Rule-based systems are exactly what they sound like–they follow a set of rules that have been programmed into them by humans.


ML systems, on the other hand, don't rely on human-created rules, but teach themselves from examples. Simply put, ML is a method of teaching computers to learn from data, identify patterns, and make predictions. This is done through algorithms, which are a set of rules that can be followed to solve a problem.


So, going back to our dog example, an ML system would learn to identify dogs by looking at lots of pictures of dogs (and non-dogs), rather than being given a set of rules about what makes something a dog.

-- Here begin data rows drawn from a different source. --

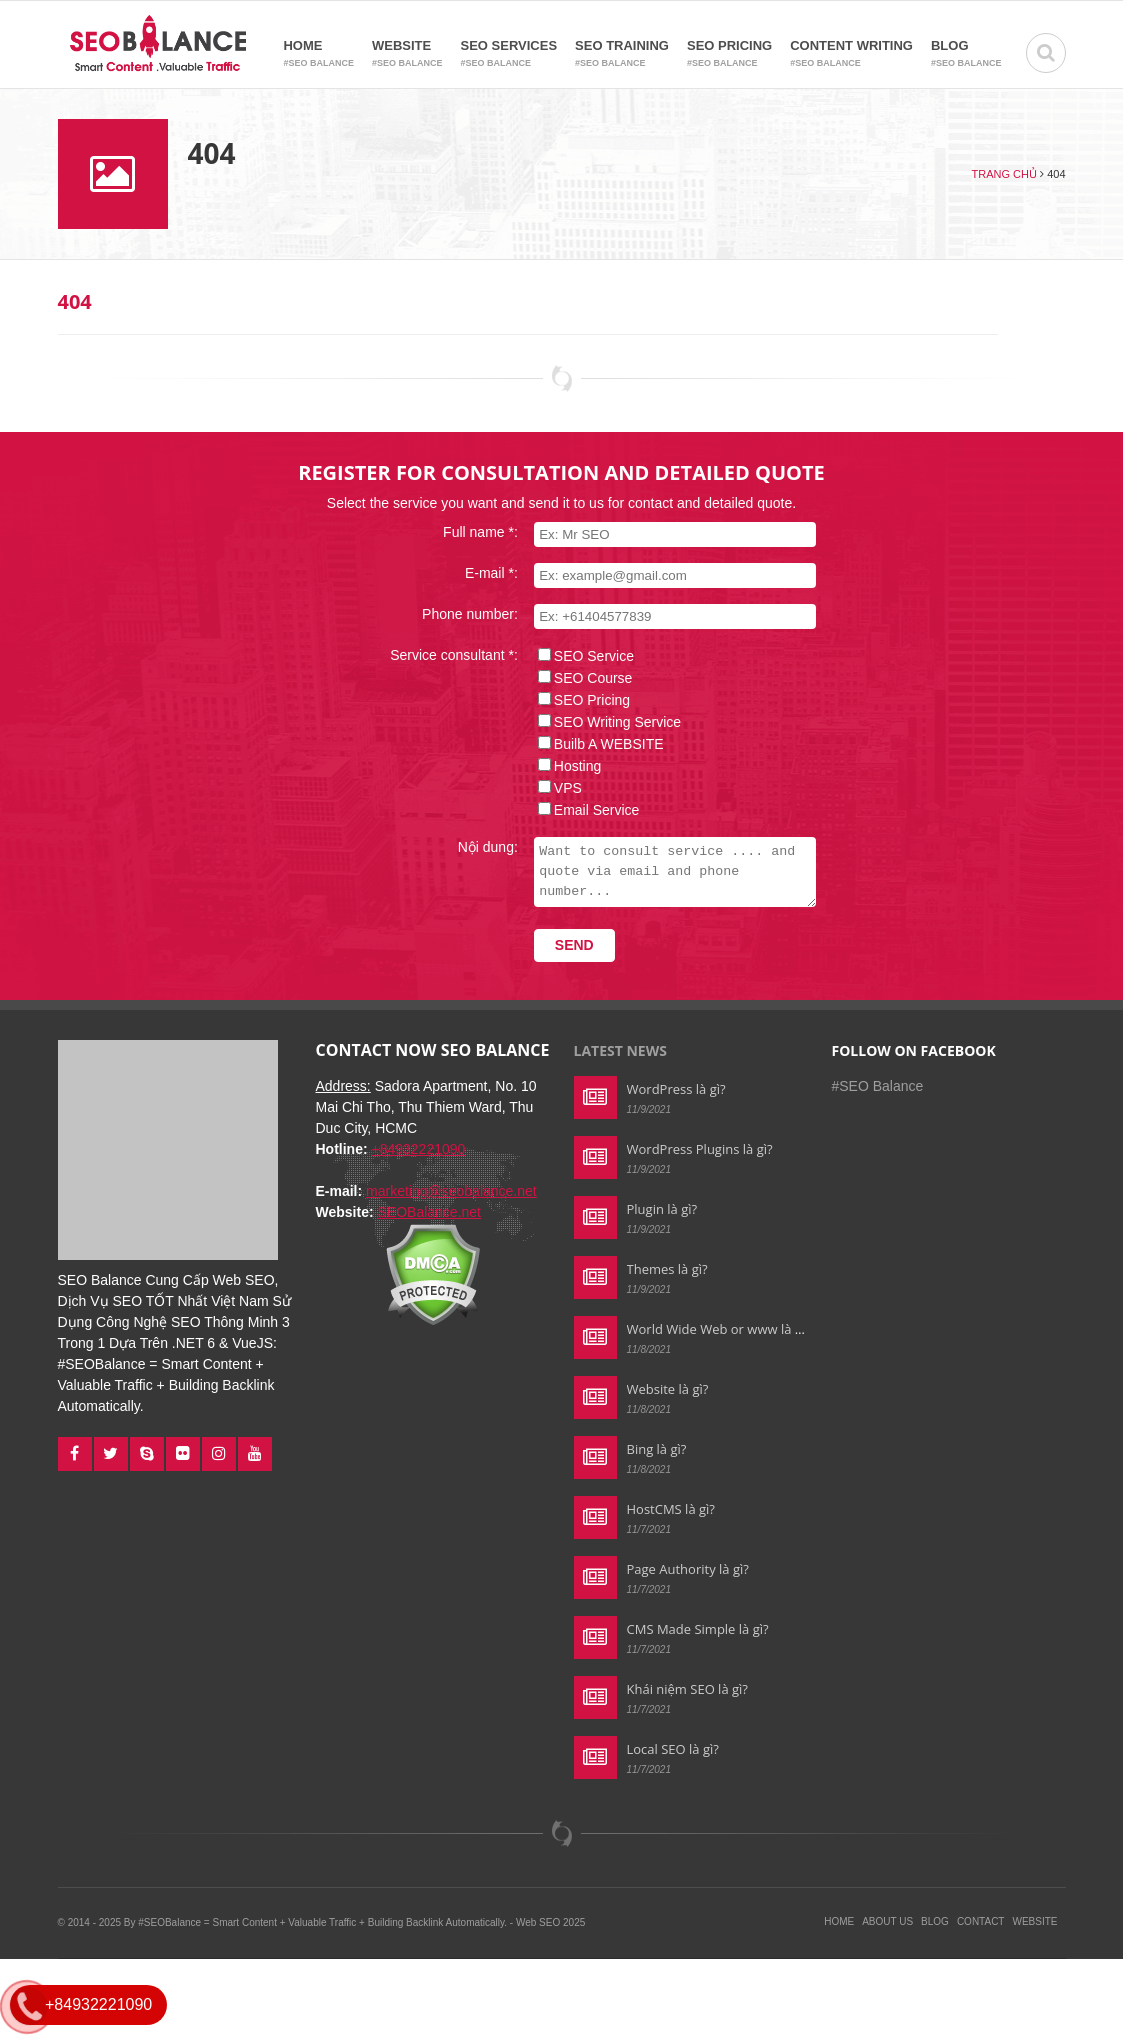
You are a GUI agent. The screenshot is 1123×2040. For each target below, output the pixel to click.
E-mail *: (479, 573)
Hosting (565, 766)
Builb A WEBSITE (597, 744)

Importantly, ML algorithms generally improve as they’re given more data. This means that the more pictures of both dogs and non-dogs the algorithm is given to work with, the better it will become at identifying dogs.


ML is not a new field–it’s been around for decades. However, it has become more prominent in recent years due to the increasing amount of data that is available and the advances in computing power and storage.


Because it can handle–and even requires—such vast amounts of data, ML is often used for tasks that are too difficult or time-consuming for humans to do.



What is deep learning?

Deep learning is a subset of ML that enables computers to learn from data that is unstructured or unlabeled, also known as unsupervised machine learning.


This might sound confusing, so let's break it down further.


As we discussed above, ML is a method of teaching computers to recognize patterns. Deep learning takes this one step further by teaching computers to not only recognize patterns, but also to make predictions based on those patterns.